Nicht jeder kann es schaffen

Was bedeutet es, ein erfolgreiches Leben zu leben? Und haben alle Menschen dabei die gleichen Chancen? Diesen Fragen geht der Professor für Kriminologie und Strafjustiz an der University of Saint Louis, Brian Boutwell in seinem Essay nach. Für den hpd hat Tobias Wolf den Text übersetzt.
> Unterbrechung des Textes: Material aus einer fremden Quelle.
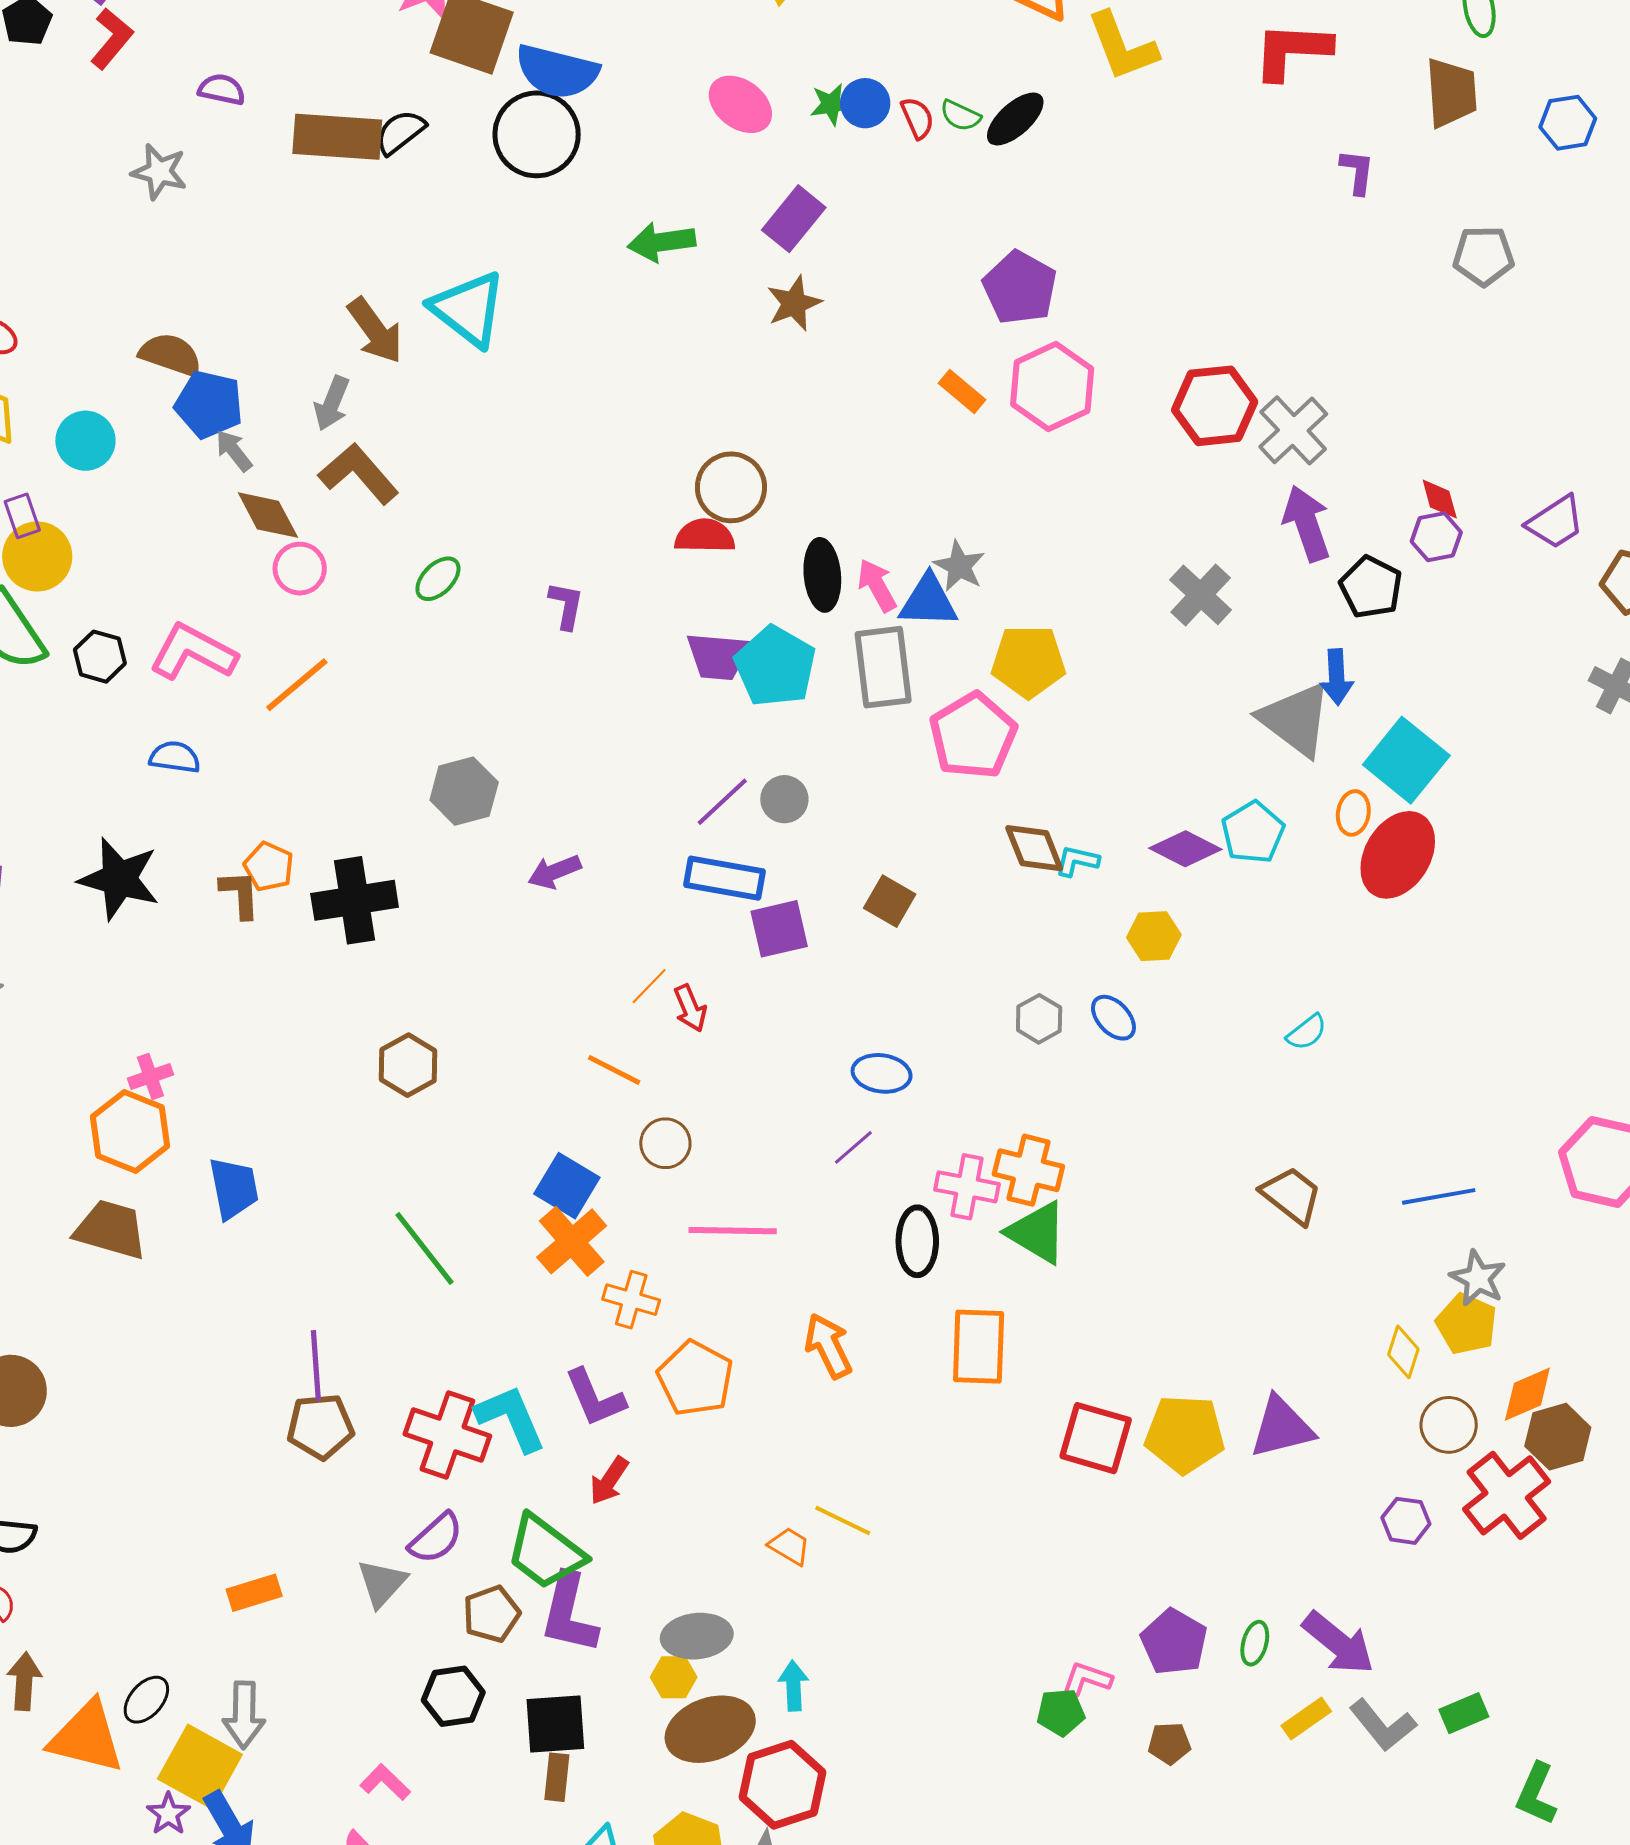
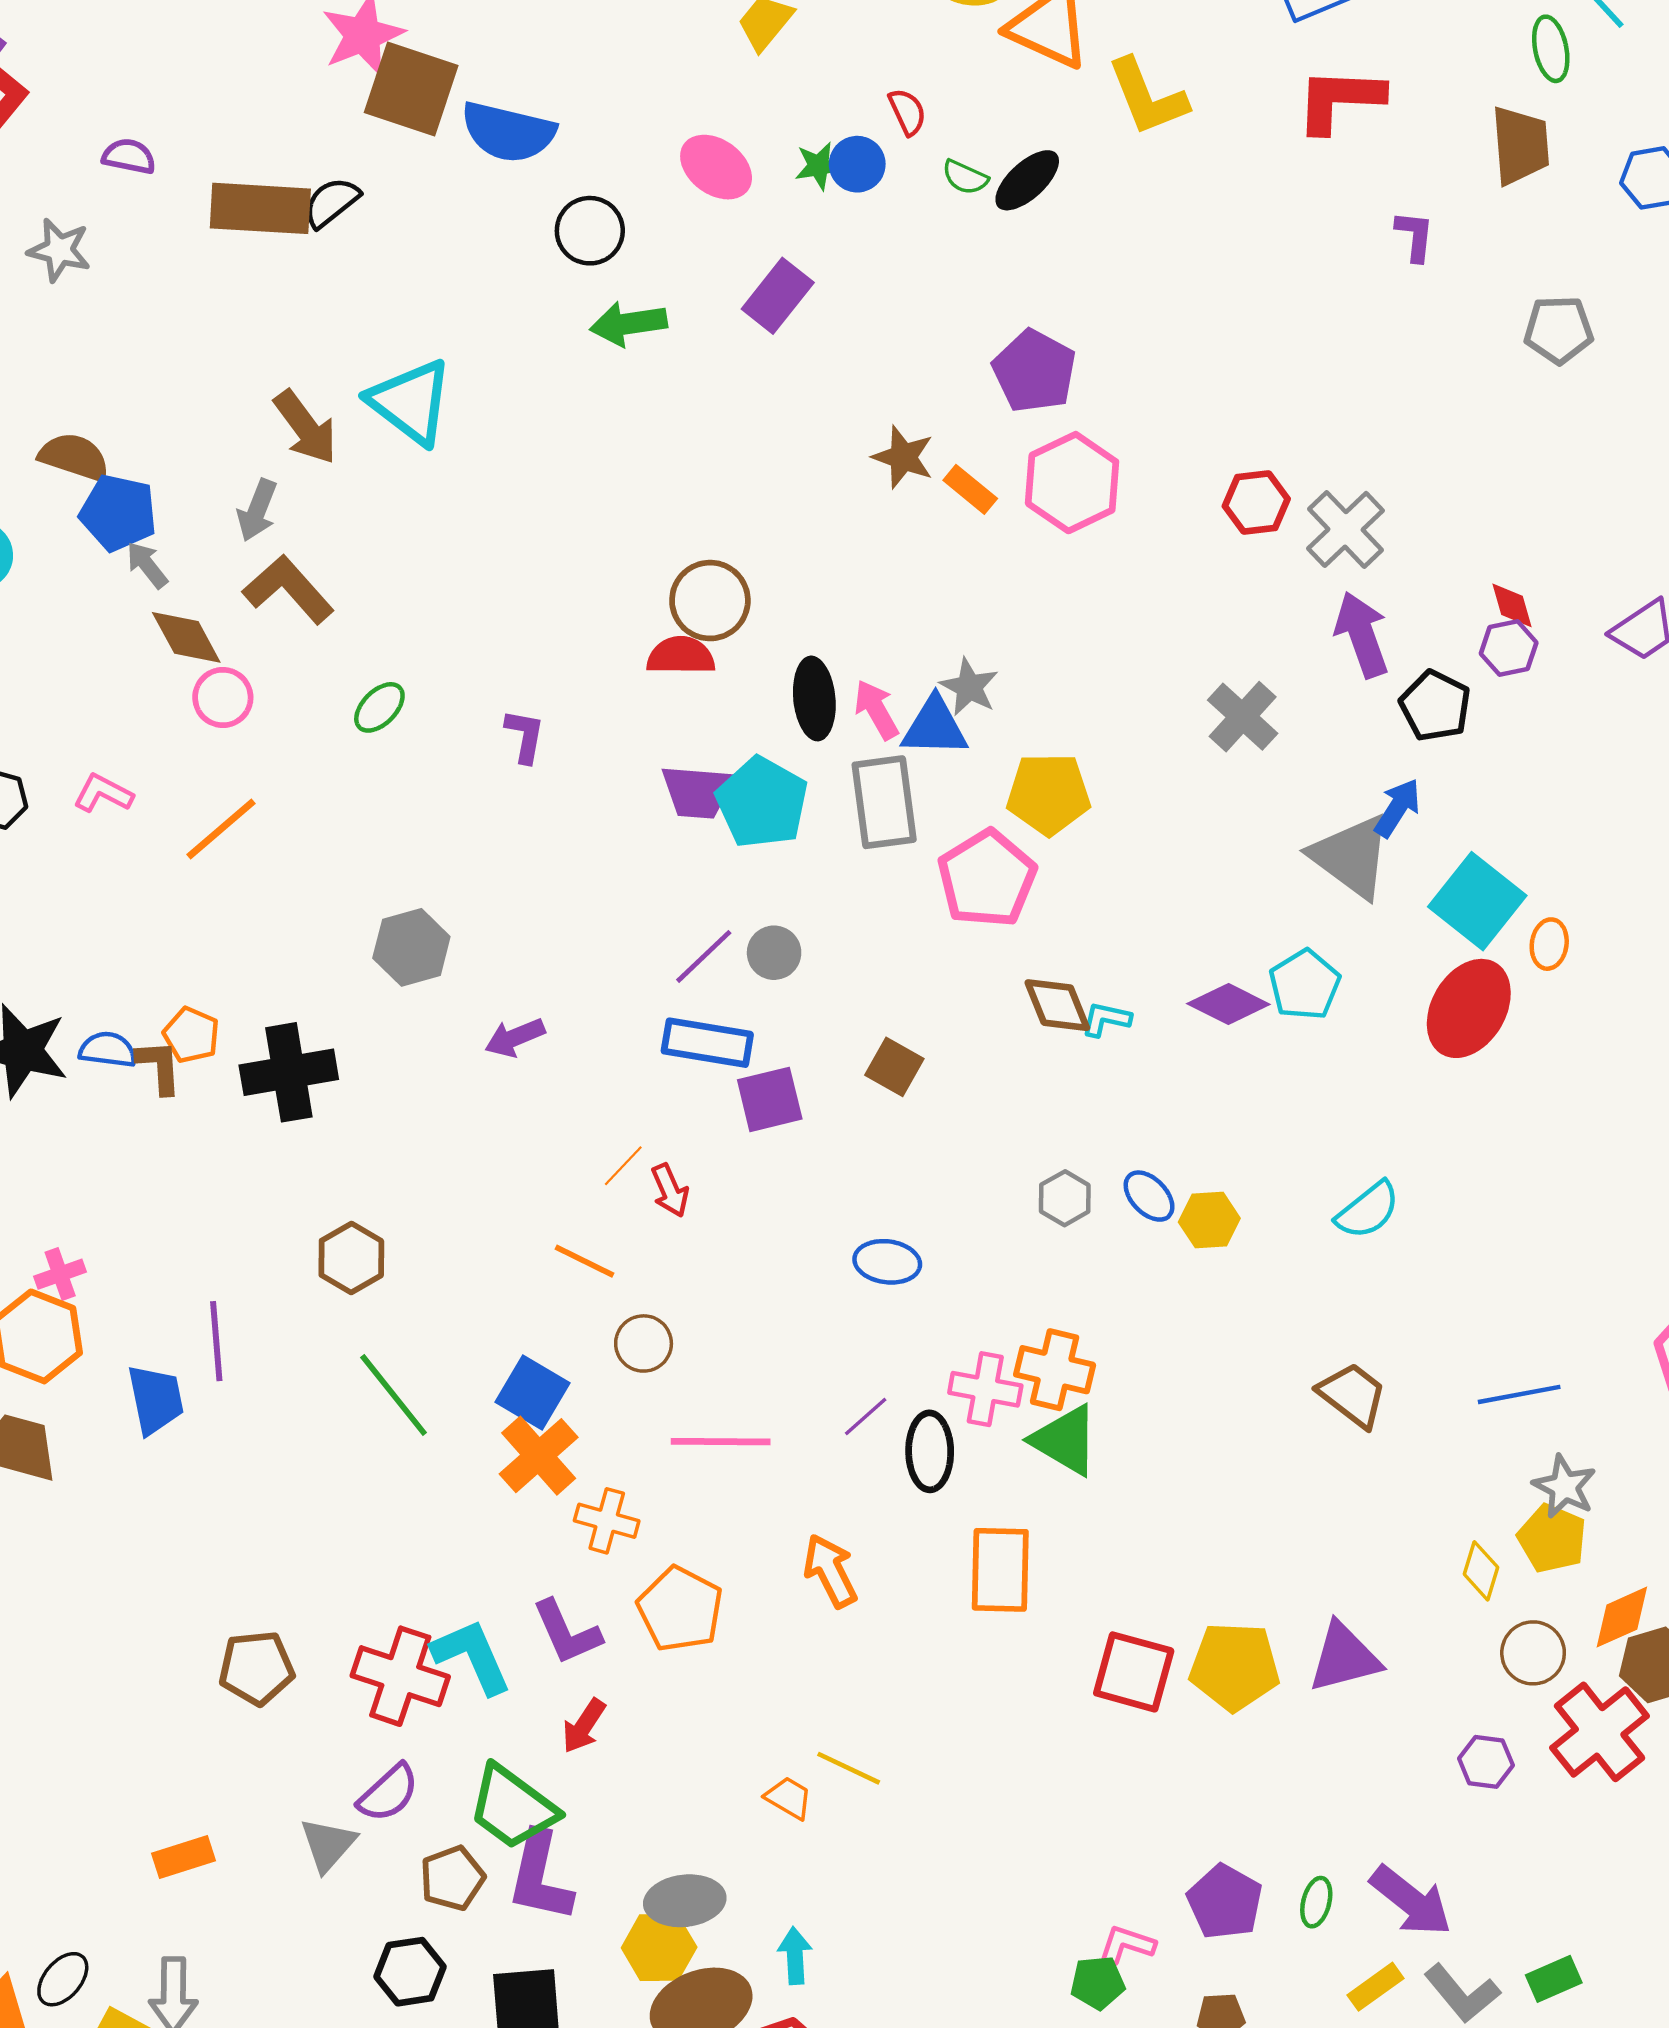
red semicircle: (917, 118) -> (907, 112), moved
black circle: (537, 134) -> (590, 231), moved, size x0.7
brown star: (794, 303) -> (903, 457), moved, turned -30
red hexagon: (1215, 406) -> (1256, 503), size x0.7
pink L-shape: (193, 652) -> (103, 793), size x0.6
blue arrow: (1337, 677) -> (1397, 808), turned -144
blue semicircle: (175, 757) -> (108, 1050), moved
orange ellipse: (1353, 813) -> (1549, 944), moved
yellow hexagon: (1154, 936) -> (1209, 1220), moved
cyan semicircle: (1307, 1032) -> (1368, 1210), size x1.4
purple line: (853, 1147) -> (866, 1417), moved
green line: (424, 1248) -> (394, 1395), moved
purple line: (316, 1366) -> (216, 1341), moved
yellow hexagon: (674, 1677) -> (659, 1948), size x1.4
Uns als Gesellschaft ist es nicht gelungen einer Tatsache ins Gesicht zu sehen, deren Richtigkeit in steter Regelmäßigkeit durch die psychologische Forschung bestätigt wird: Zwei menschliche Eigenschaften, allgemeine Intelligenz und Selbstkontrolle, sind aller Wahrscheinlichkeit nach die stärksten Faktoren, die die individuelle Chance ein erfolgreiches Leben zu führen bestimmen. Auf den Begriff des Erfolges und seine genaue Bedeutung werden wir gleich zurückkommen. Zuvor ist jedoch festzuhalten, dass unsere mangelnde Wertschätzung der Bedeutung von Intelligenz und Selbstkontrolle zwar in der Vergangenheit zu Problemen führte, die wirklich besorgniserregenden Herausforderungen uns jedoch mit fortschreitender Technologisierung und Globalisierung der Wirtschaft noch bevorstehen. Man könnte sogar so weit gehen zu sagen, dass eine stärkere Würdigung dieser Eigenschaften in den vergangenen Dekaden uns erlaubt hätte die wachsende Gefahr eines Präsidentschaftskandidaten vom Schlage Donald J. Trumps zu erkennen.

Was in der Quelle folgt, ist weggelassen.